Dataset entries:
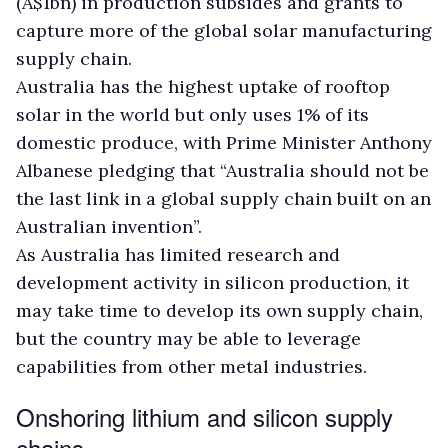
(A$1bn) in production subsides and grants to
capture more of the global solar manufacturing
supply chain.
Australia has the highest uptake of rooftop
solar in the world but only uses 1% of its
domestic produce, with Prime Minister Anthony
Albanese pledging that “Australia should not be
the last link in a global supply chain built on an
Australian invention”.
As Australia has limited research and
development activity in silicon production, it
may take time to develop its own supply chain,
but the country may be able to leverage
capabilities from other metal industries.
Onshoring lithium and silicon supply
chains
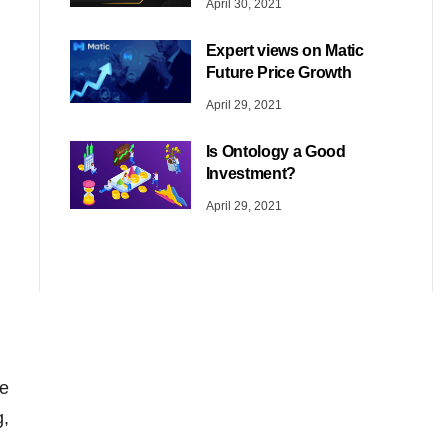
April 30, 2021
Expert views on Matic
Future Price Growth
April 29, 2021
Is Ontology a Good
Investment?
April 29, 2021
he
g,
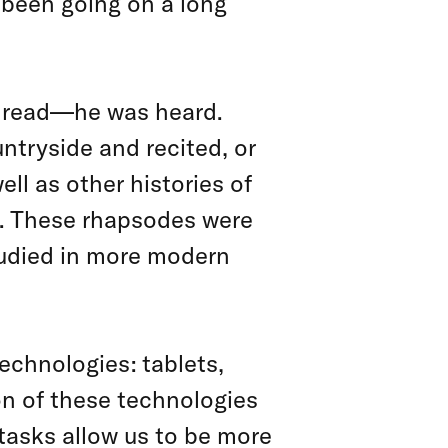
 been going on a long
r read—he was heard.
ntryside and recited, or
ll as other histories of
ry. These rhapsodes were
studied in more modern
technologies: tablets,
on of these technologies
tasks allow us to be more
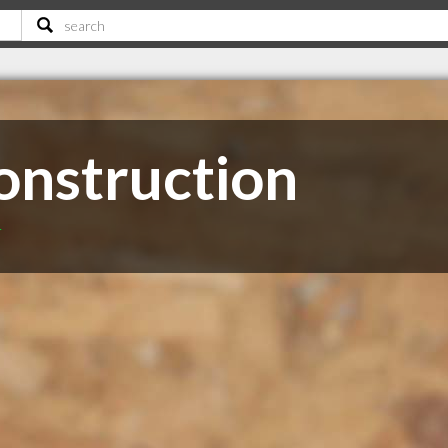
onstruction
T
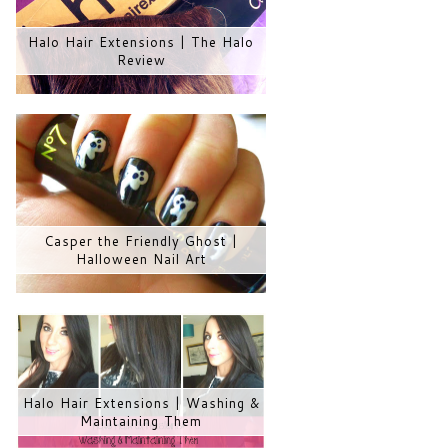
Halo Hair Extensions | The Halo
Review
Casper the Friendly Ghost |
Halloween Nail Art
Halo Hair Extensions | Washing &
Maintaining Them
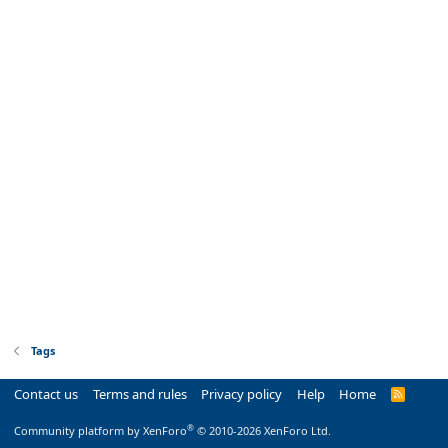
Tags
Contact us
Terms and rules
Privacy policy
Help
Home
R
S
S
®
Community platform by XenForo
© 2010-2026 XenForo Ltd.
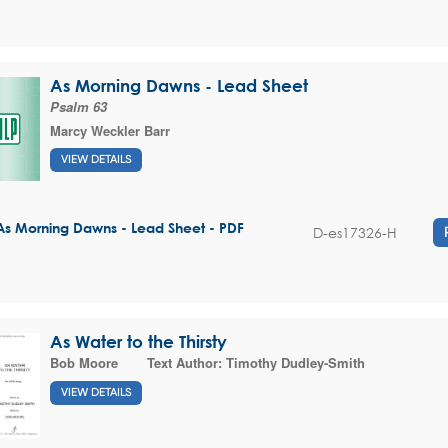
As Morning Dawns - Lead Sheet
Psalm 63
Marcy Weckler Barr
VIEW DETAILS
As Morning Dawns - Lead Sheet - PDF
D-es17326-H
As Water to the Thirsty
Bob Moore
Text Author:
Timothy Dudley-Smith
VIEW DETAILS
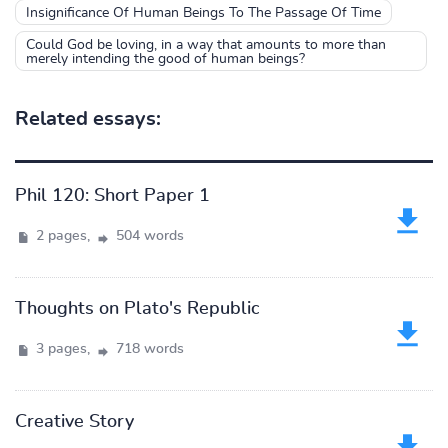
Insignificance Of Human Beings To The Passage Of Time
Could God be loving, in a way that amounts to more than
merely intending the good of human beings?
Related essays:
Phil 120: Short Paper 1
2 pages,
504 words
Thoughts on Plato's Republic
3 pages,
718 words
Creative Story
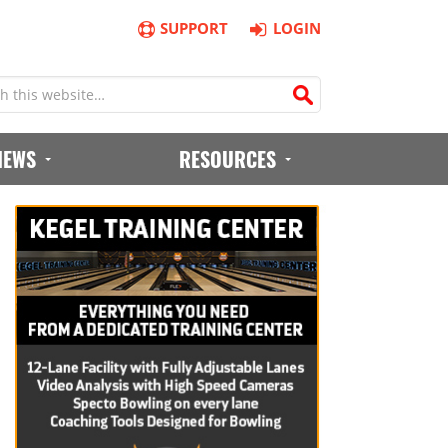
SUPPORT
LOGIN
IEWS
RESOURCES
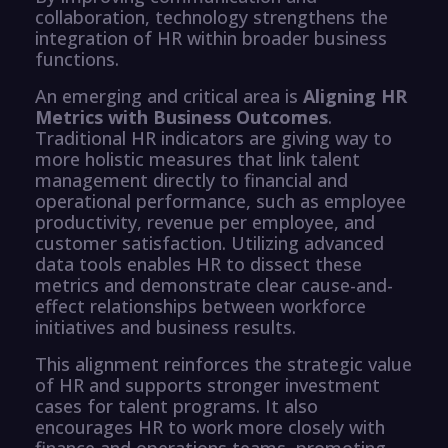
collaboration, technology strengthens the
integration of HR within broader business
functions.
An emerging and critical area is
Aligning HR
Metrics with Business Outcomes
.
Traditional HR indicators are giving way to
more holistic measures that link talent
management directly to financial and
operational performance, such as employee
productivity, revenue per employee, and
customer satisfaction. Utilizing advanced
data tools enables HR to dissect these
metrics and demonstrate clear cause-and-
effect relationships between workforce
initiatives and business results.
This alignment reinforces the strategic value
of HR and supports stronger investment
cases for talent programs. It also
encourages HR to work more closely with
finance and operations teams, promoting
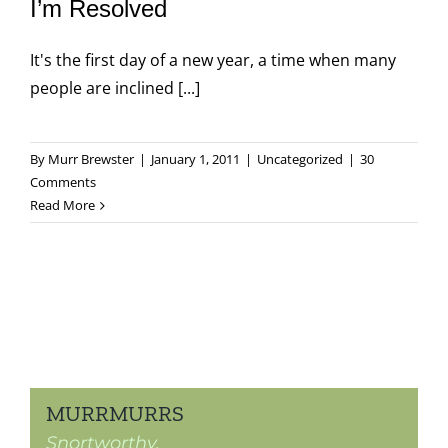
I’m Resolved
It's the first day of a new year, a time when many
people are inclined [...]
By
Murr Brewster
|
January 1, 2011
|
Uncategorized
|
30
Comments
Read More
MURRMURRS
Snortworthy.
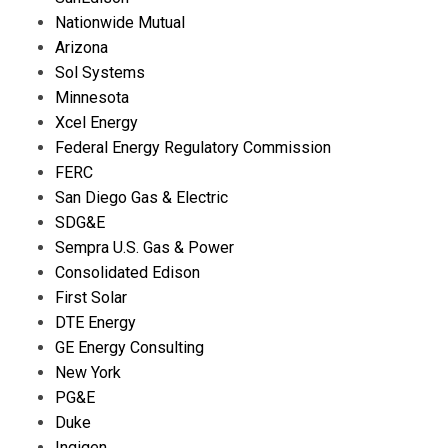
Nationwide Mutual
Arizona
Sol Systems
Minnesota
Xcel Energy
Federal Energy Regulatory Commission
FERC
San Diego Gas & Electric
SDG&E
Sempra U.S. Gas & Power
Consolidated Edison
First Solar
DTE Energy
GE Energy Consulting
New York
PG&E
Duke
Ingigen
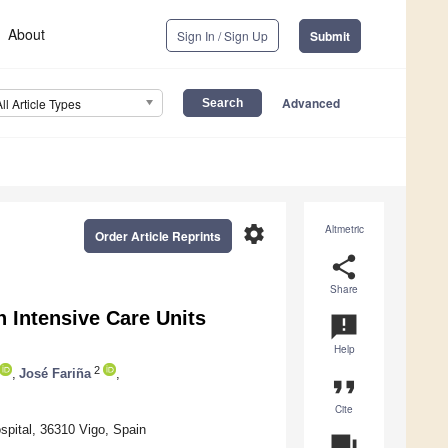
About
Sign In / Sign Up
Submit
Advanced
All Article Types
settings
Altmetric
Order Article Reprints
share
Share
 Intensive Care Units
announcement
Help
2
,
José Fariña
,
format_quote
Cite
ospital, 36310 Vigo, Spain
question_answer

*What is needed*
Your reply should consist of the data, transcribed exactly, and should hold no pictures.

*Answer box*
(A$1bn) in production subsides and grants to
capture more of the global solar manufacturing
supply chain.
Australia has the highest uptake of rooftop
solar in the world but only uses 1% of its
domestic produce, with Prime Minister Anthony
Albanese pledging that “Australia should not be
the last link in a global supply chain built on an
Australian invention”.
As Australia has limited research and
development activity in silicon production, it
may take time to develop its own supply chain,
but the country may be able to leverage
capabilities from other metal industries.
Onshoring lithium and silicon supply
chains
April 30, 2021
Expert views on Matic
Future Price Growth
April 29, 2021
Is Ontology a Good
Investment?
April 29, 2021
he
g,
 been going on a long
r read—he was heard.
ntryside and recited, or
ll as other histories of
ry. These rhapsodes were
studied in more modern
technologies: tablets,
on of these technologies
tasks allow us to be more
onstruction
T
Halo Hair Extensions | The Halo
Review
Casper the Friendly Ghost |
Halloween Nail Art
Halo Hair Extensions | Washing &
Maintaining Them
Tags
Contact us
Terms and rules
Privacy policy
Help
Home
R
S
S
®
Community platform by XenForo
© 2010-2026 XenForo Ltd.
As Morning Dawns - Lead Sheet
Psalm 63
Marcy Weckler Barr
VIEW DETAILS
As Morning Dawns - Lead Sheet - PDF
D-es17326-H
As Water to the Thirsty
Bob Moore
Text Author:
Timothy Dudley-Smith
VIEW DETAILS
Insignificance Of Human Beings To The Passage Of Time
Could God be loving, in a way that amounts to more than
merely intending the good of human beings?
Related essays:
Phil 120: Short Paper 1
2 pages,
504 words
Thoughts on Plato's Republic
3 pages,
718 words
Creative Story
SUPPORT
LOGIN
IEWS
RESOURCES
collaboration, technology strengthens the
integration of HR within broader business
functions.
An emerging and critical area is
Aligning HR
Metrics with Business Outcomes
.
Traditional HR indicators are giving way to
more holistic measures that link talent
management directly to financial and
operational performance, such as employee
productivity, revenue per employee, and
customer satisfaction. Utilizing advanced
data tools enables HR to dissect these
metrics and demonstrate clear cause-and-
effect relationships between workforce
initiatives and business results.
This alignment reinforces the strategic value
of HR and supports stronger investment
cases for talent programs. It also
encourages HR to work more closely with
finance and operations teams, promoting
I’m Resolved
It's the first day of a new year, a time when many
people are inclined [...]
By
Murr Brewster
|
January 1, 2011
|
Uncategorized
|
30
Comments
Read More
MURRMURRS
Snortworthy.
Nationwide Mutual
Arizona
Sol Systems
Minnesota
Xcel Energy
Federal Energy Regulatory Commission
FERC
San Diego Gas & Electric
SDG&E
Sempra U.S. Gas & Power
Consolidated Edison
First Solar
DTE Energy
GE Energy Consulting
New York
PG&E
Duke
Ingigen
About
Sign In / Sign Up
Submit
Advanced
All Article Types
settings
Altmetric
Order Article Reprints
share
Share
 Intensive Care Units
announcement
Help
2
,
José Fariña
,
format_quote
Cite
ospital, 36310 Vigo, Spain
question_answer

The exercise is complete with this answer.